I'll work on that next because I impressed myself, it was that good. It really was a lovely combination and not at all complicated.

**OR you could serve it with pasta and marinara, couldn't you? Or on a flatbread, huh? Or as an awesome skewer of shishkabob goodness, right??  Or a po' boy? Oh yea, feeling all of that! Go for it.  And if you come up with some other crafty clever goodness, do drop me a line and let me in on that, will ya?


Wednesday, July 13, 2005

Tofu Pockets - Instant Appe-Thai-sers


Pocket-schmocket. These little deep fried tofu pockets, which are not really pockets at all but more like fluffy tofu sponges, are an ideal way to conceal a myriad of surprise packages, just waiting to be discovered. These inocuous little gems were an accident brought home by an adventurous spirit who thought they were already put together, ready to go, just heat and eat. Well, they're almost that quick and easy but not quite ready for Prime Time, empty as they are, vulnerable, right out of the package.

For our first experience with these little morsels, I carefully made an incision and stuffed them with a frozen Thai Meatball. Oooh, shocker, I know. Fact is, it was what I had handy and trying to think quick on my feet, I did what any partner would do for another who is clearly a little dismayed that his "Surprise, look what I got!" didn't quite have the impact he had hoped... I improvised. Ok, I read the package and it said, "Cut small opening and stuff with chicken, pork or fish." Not quick enough for that particular save-the-day moment, I used what was at my immediate disposal instead, the meatball. Mused and amused by my own genius, I proceed.
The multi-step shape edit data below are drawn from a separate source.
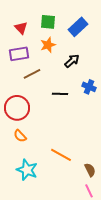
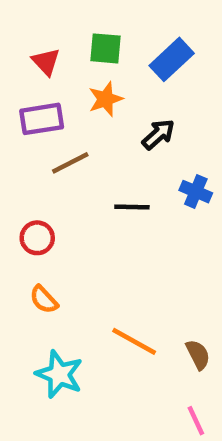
red circle: (17, 108) -> (37, 238), size x0.6
brown semicircle: (90, 170) -> (198, 355), moved

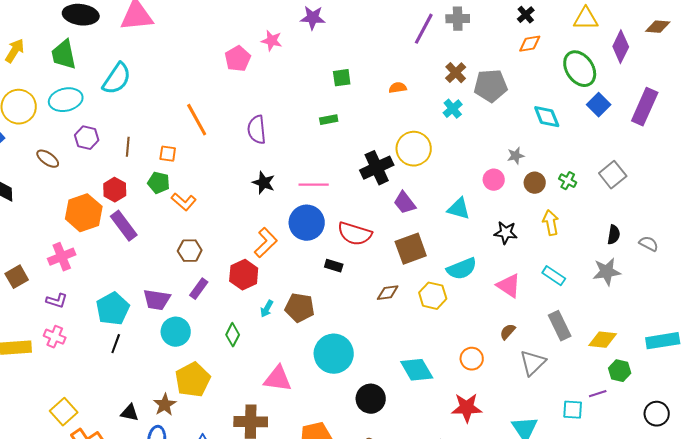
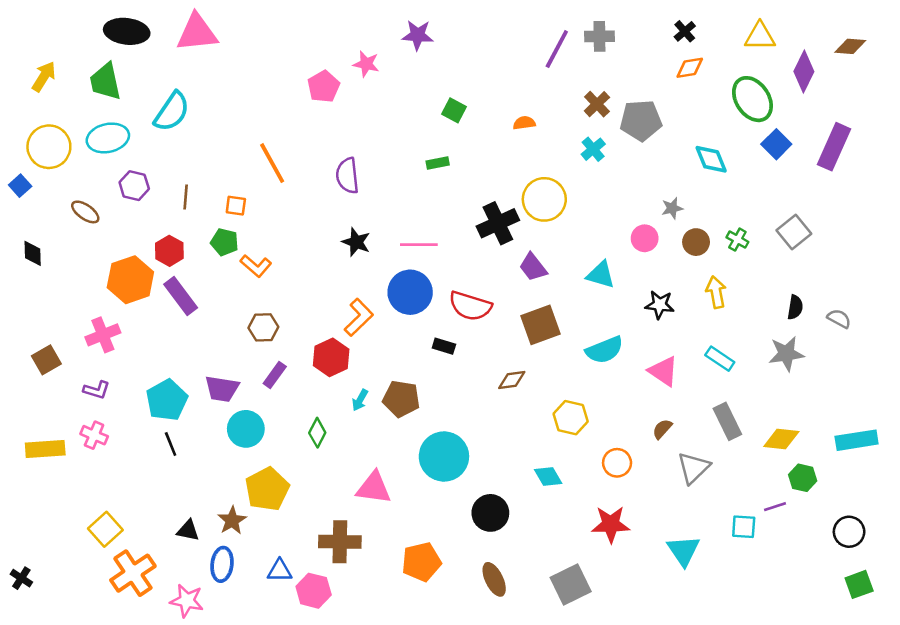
green square: (342, 78) -> (454, 110), turned 36
yellow hexagon: (433, 296) -> (571, 418), moved
black line: (116, 344) -> (171, 444), turned -42
cyan diamond: (417, 370) -> (548, 477), size x0.7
1 package prepared deep fried Tofu Pockets
filling of your choice
  1. Stuff and seal. My package had instructions as I mentioned above. If your package is in Thai and you're having a hard time translating, just cut a small slit into the side of each tofu pocket. Gently spoon or stuff your ingredients into the small opening and secure with a toothepick if necessary.
  2. Heat or reheat. Heat oven to 350 degrees. Place stuffed tofu pockets on a cookie sheet and bake in the oven for 15 minutes. You can let the tofu pockets warm up with the oven, that's just fine. No need to preheat.
  3. Serve. Serve tofu pockets with a favorite dipping sauce such as sweet and sour or fish sauce or pad prik.
A true delight for the meat-ball-aholic (really, say it one more time), this recipe or clever use of ingredients is not only fast, but is kinda fun because of the endless possibilities. We came up with more than just a few ideas as we devoured eight of them for lunch one day. They crisp up in the oven and are really quite tasty, especially served with a favorite dipping sauce. We made a quick sweet and sour, but you could use anything your heart desires. Even ketchup, if you grew up in Minnesota.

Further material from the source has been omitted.